##### Information

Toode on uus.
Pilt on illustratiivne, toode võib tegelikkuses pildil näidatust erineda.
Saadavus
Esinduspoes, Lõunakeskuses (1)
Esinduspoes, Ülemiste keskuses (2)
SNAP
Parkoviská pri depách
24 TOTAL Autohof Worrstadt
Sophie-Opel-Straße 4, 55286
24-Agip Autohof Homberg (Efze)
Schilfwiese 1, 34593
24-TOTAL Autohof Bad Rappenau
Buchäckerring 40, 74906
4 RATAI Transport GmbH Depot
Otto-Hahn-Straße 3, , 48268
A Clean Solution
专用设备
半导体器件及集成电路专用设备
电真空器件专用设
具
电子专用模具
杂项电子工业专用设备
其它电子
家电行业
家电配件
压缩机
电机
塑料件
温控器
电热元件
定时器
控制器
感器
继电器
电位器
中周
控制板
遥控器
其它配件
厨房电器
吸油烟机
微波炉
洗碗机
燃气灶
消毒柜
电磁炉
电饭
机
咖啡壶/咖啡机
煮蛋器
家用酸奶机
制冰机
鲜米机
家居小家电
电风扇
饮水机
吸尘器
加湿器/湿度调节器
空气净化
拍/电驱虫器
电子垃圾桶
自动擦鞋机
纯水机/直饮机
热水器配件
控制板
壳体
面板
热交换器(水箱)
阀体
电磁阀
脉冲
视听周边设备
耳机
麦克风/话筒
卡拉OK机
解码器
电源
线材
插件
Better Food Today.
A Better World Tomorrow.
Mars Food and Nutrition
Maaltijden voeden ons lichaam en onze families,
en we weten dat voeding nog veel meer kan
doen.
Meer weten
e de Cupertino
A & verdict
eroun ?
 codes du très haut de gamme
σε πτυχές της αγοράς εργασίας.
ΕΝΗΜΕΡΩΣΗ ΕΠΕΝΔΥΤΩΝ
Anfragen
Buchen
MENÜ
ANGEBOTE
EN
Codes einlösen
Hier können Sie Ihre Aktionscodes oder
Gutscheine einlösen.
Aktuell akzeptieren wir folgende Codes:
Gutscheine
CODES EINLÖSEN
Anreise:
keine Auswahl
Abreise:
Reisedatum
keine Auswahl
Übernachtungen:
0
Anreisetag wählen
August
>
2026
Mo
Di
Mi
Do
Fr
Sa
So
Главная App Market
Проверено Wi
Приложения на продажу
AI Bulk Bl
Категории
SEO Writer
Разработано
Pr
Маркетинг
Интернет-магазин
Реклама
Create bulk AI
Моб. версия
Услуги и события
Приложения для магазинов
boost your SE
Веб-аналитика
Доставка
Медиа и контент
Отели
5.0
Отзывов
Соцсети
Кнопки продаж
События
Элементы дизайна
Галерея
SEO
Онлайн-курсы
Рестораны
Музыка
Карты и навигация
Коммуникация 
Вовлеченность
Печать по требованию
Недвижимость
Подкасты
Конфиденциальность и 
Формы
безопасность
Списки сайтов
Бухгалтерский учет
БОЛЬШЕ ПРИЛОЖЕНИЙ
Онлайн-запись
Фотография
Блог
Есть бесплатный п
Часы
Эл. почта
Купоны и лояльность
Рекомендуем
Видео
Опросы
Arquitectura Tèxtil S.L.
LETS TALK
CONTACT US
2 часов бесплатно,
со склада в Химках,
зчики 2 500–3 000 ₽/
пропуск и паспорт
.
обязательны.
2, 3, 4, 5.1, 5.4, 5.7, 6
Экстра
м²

##########

> Work required: Work out how many lines of the data above contain the string "Esinduspoes" and give the number alone.

> Response box: 2